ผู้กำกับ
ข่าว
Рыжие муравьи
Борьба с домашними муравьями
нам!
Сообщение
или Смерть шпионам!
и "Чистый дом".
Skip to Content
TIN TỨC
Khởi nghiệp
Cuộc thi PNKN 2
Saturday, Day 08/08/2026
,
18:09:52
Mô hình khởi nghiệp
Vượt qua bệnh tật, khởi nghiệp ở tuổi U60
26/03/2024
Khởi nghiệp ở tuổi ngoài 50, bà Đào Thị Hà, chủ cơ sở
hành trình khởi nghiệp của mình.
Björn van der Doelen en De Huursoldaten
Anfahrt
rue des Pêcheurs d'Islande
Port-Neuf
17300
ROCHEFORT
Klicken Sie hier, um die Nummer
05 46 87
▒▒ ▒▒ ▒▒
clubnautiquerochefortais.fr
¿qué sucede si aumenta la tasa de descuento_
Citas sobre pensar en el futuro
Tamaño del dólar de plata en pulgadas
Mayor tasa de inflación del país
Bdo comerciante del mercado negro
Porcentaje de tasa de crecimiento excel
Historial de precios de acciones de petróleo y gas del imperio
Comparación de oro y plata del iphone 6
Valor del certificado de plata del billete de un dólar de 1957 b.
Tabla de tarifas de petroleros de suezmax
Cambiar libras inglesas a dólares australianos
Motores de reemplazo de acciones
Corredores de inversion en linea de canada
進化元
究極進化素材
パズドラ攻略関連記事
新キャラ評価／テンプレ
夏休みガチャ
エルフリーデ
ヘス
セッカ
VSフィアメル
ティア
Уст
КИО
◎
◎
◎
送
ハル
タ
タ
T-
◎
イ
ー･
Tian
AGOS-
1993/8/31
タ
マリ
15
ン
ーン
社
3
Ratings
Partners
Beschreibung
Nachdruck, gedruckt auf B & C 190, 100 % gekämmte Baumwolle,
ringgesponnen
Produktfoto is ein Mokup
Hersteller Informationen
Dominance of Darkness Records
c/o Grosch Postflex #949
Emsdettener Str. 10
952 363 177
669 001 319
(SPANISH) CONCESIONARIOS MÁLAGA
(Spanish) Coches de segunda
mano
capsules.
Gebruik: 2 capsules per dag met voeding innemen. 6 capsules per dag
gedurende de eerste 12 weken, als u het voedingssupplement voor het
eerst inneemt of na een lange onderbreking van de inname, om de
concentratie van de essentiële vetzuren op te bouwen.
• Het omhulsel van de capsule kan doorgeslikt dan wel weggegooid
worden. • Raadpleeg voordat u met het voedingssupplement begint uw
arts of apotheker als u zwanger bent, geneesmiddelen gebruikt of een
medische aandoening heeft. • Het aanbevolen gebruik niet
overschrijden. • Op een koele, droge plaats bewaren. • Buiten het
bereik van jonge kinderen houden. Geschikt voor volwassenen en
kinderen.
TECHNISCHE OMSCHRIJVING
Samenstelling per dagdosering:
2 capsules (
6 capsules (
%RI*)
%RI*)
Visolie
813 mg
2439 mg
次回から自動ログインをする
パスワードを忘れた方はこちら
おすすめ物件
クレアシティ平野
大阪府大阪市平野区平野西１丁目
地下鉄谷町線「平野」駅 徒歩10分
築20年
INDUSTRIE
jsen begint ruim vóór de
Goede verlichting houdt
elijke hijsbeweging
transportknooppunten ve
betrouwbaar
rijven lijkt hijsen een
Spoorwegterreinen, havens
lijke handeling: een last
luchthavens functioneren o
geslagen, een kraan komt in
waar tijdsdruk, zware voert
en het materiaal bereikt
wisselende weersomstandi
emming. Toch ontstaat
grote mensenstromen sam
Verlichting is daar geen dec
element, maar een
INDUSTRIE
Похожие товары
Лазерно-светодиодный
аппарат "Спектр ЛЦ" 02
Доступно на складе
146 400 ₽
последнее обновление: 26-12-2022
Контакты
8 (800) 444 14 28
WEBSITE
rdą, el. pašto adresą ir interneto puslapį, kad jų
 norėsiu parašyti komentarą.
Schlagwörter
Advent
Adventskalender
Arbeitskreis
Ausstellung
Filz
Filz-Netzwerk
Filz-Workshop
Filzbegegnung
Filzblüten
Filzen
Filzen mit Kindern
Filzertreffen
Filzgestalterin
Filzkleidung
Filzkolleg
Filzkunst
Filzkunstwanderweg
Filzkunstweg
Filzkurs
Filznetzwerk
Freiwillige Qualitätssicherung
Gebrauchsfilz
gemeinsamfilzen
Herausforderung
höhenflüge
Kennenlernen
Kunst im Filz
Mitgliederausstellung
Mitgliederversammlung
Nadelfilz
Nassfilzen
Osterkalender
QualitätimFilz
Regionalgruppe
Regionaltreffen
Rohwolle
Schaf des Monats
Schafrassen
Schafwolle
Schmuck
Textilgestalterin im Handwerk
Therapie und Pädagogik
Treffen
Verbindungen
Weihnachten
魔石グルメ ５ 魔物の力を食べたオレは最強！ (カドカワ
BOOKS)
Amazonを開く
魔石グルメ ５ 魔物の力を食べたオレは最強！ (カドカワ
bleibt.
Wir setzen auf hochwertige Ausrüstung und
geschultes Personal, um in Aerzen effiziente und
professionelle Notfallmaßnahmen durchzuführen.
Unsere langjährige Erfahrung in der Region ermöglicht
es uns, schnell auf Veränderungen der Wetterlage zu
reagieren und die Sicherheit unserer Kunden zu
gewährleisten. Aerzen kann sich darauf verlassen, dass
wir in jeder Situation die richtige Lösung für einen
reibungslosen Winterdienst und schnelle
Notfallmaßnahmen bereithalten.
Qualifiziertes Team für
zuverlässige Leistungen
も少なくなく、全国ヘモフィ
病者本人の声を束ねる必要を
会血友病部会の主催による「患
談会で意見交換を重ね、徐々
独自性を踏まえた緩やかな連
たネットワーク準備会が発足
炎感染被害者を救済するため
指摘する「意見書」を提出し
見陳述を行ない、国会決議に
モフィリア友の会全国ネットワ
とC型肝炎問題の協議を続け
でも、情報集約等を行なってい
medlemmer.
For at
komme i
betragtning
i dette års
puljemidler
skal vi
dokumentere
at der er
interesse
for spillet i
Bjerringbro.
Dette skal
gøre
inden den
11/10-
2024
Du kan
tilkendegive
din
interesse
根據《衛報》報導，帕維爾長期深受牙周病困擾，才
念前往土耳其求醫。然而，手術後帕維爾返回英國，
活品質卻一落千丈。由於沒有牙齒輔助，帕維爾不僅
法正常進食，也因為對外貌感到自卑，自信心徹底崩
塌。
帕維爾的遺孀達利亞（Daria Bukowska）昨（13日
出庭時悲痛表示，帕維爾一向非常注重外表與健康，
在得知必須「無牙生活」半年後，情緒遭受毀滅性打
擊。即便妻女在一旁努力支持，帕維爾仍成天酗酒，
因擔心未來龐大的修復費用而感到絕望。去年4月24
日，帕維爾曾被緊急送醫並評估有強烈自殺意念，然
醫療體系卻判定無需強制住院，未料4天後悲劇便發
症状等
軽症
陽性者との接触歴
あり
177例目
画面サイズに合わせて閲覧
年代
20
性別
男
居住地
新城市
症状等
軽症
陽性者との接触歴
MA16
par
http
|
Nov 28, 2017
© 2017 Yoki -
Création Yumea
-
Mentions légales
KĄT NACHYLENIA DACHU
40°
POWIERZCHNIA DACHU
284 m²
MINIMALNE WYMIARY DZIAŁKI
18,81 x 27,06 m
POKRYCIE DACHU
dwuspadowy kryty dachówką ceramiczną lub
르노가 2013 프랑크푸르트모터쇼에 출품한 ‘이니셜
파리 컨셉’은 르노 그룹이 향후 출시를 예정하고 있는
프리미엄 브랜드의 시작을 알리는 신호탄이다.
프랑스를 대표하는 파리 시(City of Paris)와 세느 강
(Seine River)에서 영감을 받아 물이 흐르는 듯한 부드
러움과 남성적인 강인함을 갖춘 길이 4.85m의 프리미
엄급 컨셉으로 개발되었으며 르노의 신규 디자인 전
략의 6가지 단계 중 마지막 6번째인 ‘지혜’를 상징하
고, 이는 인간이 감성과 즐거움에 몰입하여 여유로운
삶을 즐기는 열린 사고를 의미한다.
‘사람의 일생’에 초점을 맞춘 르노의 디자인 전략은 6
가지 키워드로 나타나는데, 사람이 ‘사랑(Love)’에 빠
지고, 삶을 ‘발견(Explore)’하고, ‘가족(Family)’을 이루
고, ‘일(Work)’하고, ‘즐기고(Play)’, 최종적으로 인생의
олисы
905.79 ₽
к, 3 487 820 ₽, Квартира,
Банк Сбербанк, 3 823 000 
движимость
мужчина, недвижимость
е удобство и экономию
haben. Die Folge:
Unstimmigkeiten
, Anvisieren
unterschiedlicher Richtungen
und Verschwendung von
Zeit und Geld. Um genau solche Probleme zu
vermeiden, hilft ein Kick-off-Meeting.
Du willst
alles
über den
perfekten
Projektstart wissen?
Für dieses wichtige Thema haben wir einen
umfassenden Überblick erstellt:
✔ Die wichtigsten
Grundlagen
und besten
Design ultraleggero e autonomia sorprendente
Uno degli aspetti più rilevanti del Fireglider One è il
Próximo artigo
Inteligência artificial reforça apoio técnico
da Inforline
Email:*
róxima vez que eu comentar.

--------------------------------------------------

■ TASK TO COMPLETE
Could you restate, word for word, the lines above from the one with "rijven lijkt hijsen een" to the one with "Доступно на складе", both included?

■ COMPLETED TASK
rijven lijkt hijsen een
Spoorwegterreinen, havens
lijke handeling: een last
luchthavens functioneren o
geslagen, een kraan komt in
waar tijdsdruk, zware voert
en het materiaal bereikt
wisselende weersomstandi
emming. Toch ontstaat
grote mensenstromen sam
Verlichting is daar geen dec
element, maar een
INDUSTRIE
Похожие товары
Лазерно-светодиодный
аппарат "Спектр ЛЦ" 02
Доступно на складе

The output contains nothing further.